MarineEval: Assessing the Marine Intelligence of Vision-Language Models

📅 2025-12-24

📈 Citations: 0

✨ Influential: 0

career value

212K/year

🤖 AI Summary

This study investigates whether vision-language models (VLMs) can effectively perform domain-specific question answering in marine science. Method: We introduce MarineEval—the first large-scale, expert-validated marine-domain benchmark comprising 2,000 image-question-answer triplets, covering seven task categories and twenty fine-grained capability dimensions. We propose a marine-science-oriented VLM evaluation framework featuring a domain-informed, multi-dimensional capability annotation schema, expert-driven data curation, and systematic error attribution analysis. Contribution/Results: Comprehensive evaluation across 17 state-of-the-art VLMs reveals that their average accuracy on marine QA tasks falls below 40% of human expert performance, exposing critical deficiencies in domain-specific semantic understanding, cross-modal reasoning, and integration of scientific commonsense knowledge. This work establishes a new paradigm for domain-specialized VLM evaluation and identifies key bottlenecks and actionable directions for advancing domain intelligence.

Technology Category

Application Category

📝 Abstract

We have witnessed promising progress led by large language models (LLMs) and further vision language models (VLMs) in handling various queries as a general-purpose assistant. VLMs, as a bridge to connect the visual world and language corpus, receive both visual content and various text-only user instructions to generate corresponding responses. Though great success has been achieved by VLMs in various fields, in this work, we ask whether the existing VLMs can act as domain experts, accurately answering marine questions, which require significant domain expertise and address special domain challenges/requirements.
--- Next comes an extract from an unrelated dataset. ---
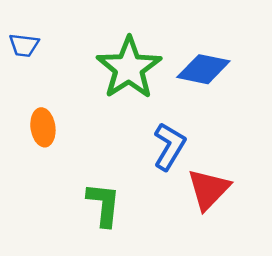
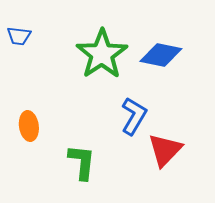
orange ellipse: (43, 127) -> (29, 126), moved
To comprehensively evaluate the effectiveness and explore the boundary of existing VLMs, we construct the first large-scale marine VLM dataset and benchmark called MarineEval, with 2,000 image-based question-answering pairs. During our dataset construction, we ensure the diversity and coverage of the constructed data: 7 task dimensions and 20 capacity dimensions. The domain requirements are specially integrated into the data construction and further verified by the corresponding marine domain experts. We comprehensively benchmark 17 existing VLMs on our MarineEval and also investigate the limitations of existing models in answering marine research questions. The experimental results reveal that existing VLMs cannot effectively answer the domain-specific questions, and there is still a large room for further performance improvements. We hope our new benchmark and observations will facilitate future research. Project Page: http://marineeval.hkustvgd.com/

Problem

Research questions and friction points this paper is trying to address.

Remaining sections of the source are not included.